While at NRC, Mr. Malsch was lead counsel for the agency in the ABB and General Electric design certification proceedings for System 80+ and the ABWR, respectively, and he originated the concept of design certification as embodied in 10 C.F.R. Part 52. He also participated in the Westinghouse AP-600 design certification proceedings.

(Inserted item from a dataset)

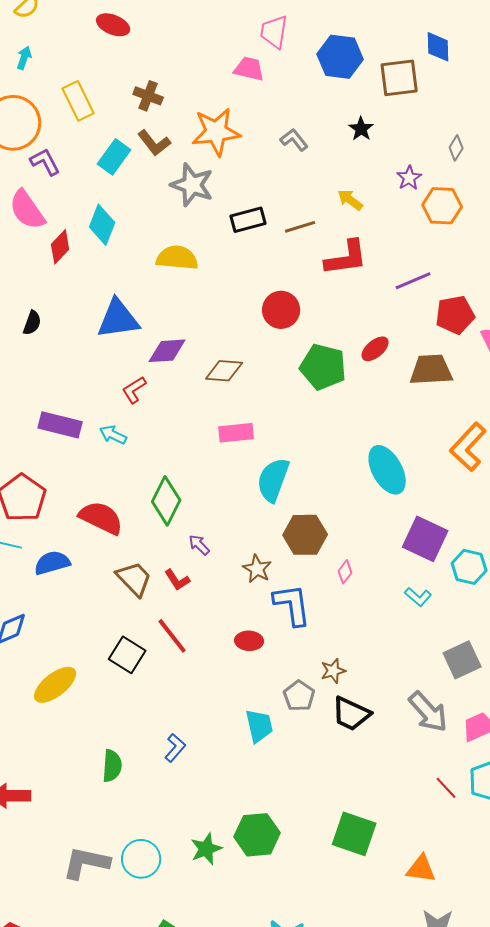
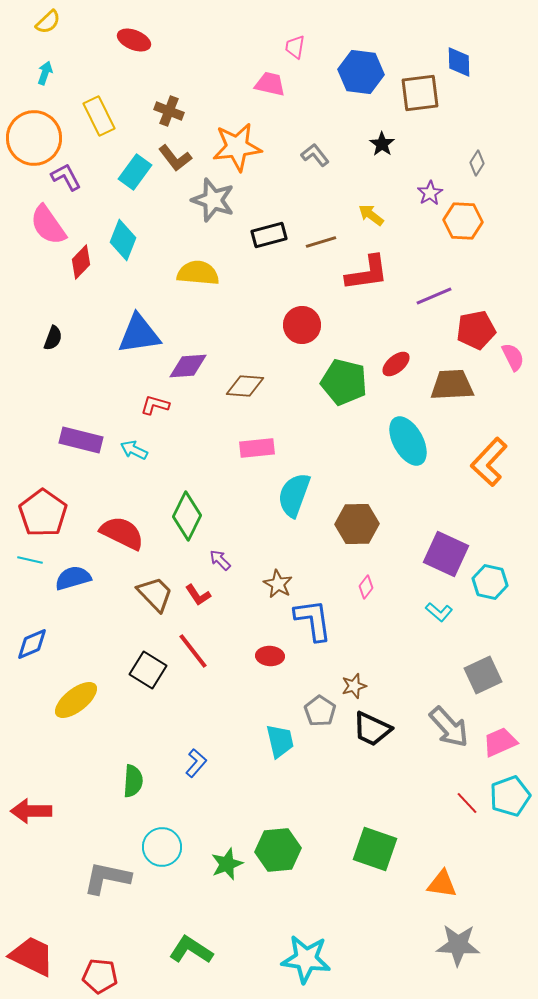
pink trapezoid: (274, 32) -> (295, 47), size x0.7
red L-shape: (134, 390) -> (155, 405), turned 48
cyan ellipse: (387, 470) -> (408, 441), moved
brown hexagon: (305, 535) -> (357, 524), moved
cyan circle: (141, 859) -> (162, 847), moved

Foreign Ownership of U.S. Nuclear Assets

The firm has represented PowerGen, a large British generating company, in numerous actual and proposed license transfers and acquisitions of nuclear generating assets in the U.S. The firm secured major concessions from NRC for PowerGen under the foreign ownership provisions of the Atomic Energy Act. (A comprehensive legal analysis for such transactions is offered by Mr. Malsch in “The Purchase of U.S. Nuclear Power Plants by Foreign Entities, Energy Law Journal, Vol. 20, No. 2, 1999.)


Special NRC Proceedings and Rulemakings

While at NRC, Mr. Malsch served as lead counsel in a licensing proceedings for a commercial spent nuclear fuel reprocessing facility (the now-defunct Barnwell Plant) and in proceedings concerning the Clinch River Breeder Reactor and the environmental impacts of the mixed-oxide fuel cycle.

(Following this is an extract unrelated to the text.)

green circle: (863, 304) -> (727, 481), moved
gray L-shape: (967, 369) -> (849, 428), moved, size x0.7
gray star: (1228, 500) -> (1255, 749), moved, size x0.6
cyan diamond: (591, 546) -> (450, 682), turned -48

Mr. Malsch played the principal role in drafting amended NRC rules of practice (Part 2), rules on nuclear waste management (Parts 60 and 61), rules on nuclear proliferation (Part 110), and changes in substantive and procedural rules for nuclear power reactor licensing (Parts 50, 52 and 100). Mr. Malsch formulated both the legal and policy bases for NRC’s reactor backfit rule and originated the concepts of early site permits and reactor design certifications.

Mr. Malsch was responsible for drafting every significant Commission-level adjudicatory decision at NRC during the period 1980 to 1991. These included decisions authorizing the licensing of Diablo Canyon, Shoreham, and Seabrook, and the restart of Three Mile Island Unit 1. His decisions spanned the entire nuclear energy law field, including procedural rights of intervenors, relationship between rules and licensing, scope of antitrust review, emergency planning, high-level waste disposal, financial qualifications, utility restructuring, and enforcement. He also served as NRC’s first Inspector General.

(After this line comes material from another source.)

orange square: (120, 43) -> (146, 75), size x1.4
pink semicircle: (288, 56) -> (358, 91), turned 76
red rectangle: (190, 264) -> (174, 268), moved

In the several years before joining the private sector, Mr. Malsch focused on key issues presenting unique legal and policy challenges. He drafted the Memorandum of Understanding between the NRC and the U.S. Environmental Protection Agency, played the lead role in eliminating duplicate NRC and EPA regulation of air emissions of radionuclides and played a leading role in drafting the NRC rules on nuclear power plant license renewal and decommissioning.

Mr. Malsch also served on NRC Senior Management Committees responsible for resolving issues associated with implementation of the plant license renewal rule, and use of probabilistic risk assessments in risk-informed regulation of nuclear reactors, and the Price Anderson Act. He originated the legislative concept of certification for DOE’s two gaseous diffusion plants in Ohio and Kentucky.

While at NRC, Mr. Malsch worked in concert with the NRC Solicitor in the successful defense of each Commission decision in the U.S. Courts of Appeals during the period 1980 to 1996, and he himself argued NRC’s cases in the D.C. Circuit and the Third Circuit. He assisted the Solicitor and U.S. Solicitor General in successfully defending the Government’s position before the U.S. Supreme court in the watershed cases of Metropolitan Edison Co. v. People Against Nuclear Energy (restart of Three Mile Island) and Florida Power & Light Co. v. Lorion (jurisdiction under the Atomic Energy Act).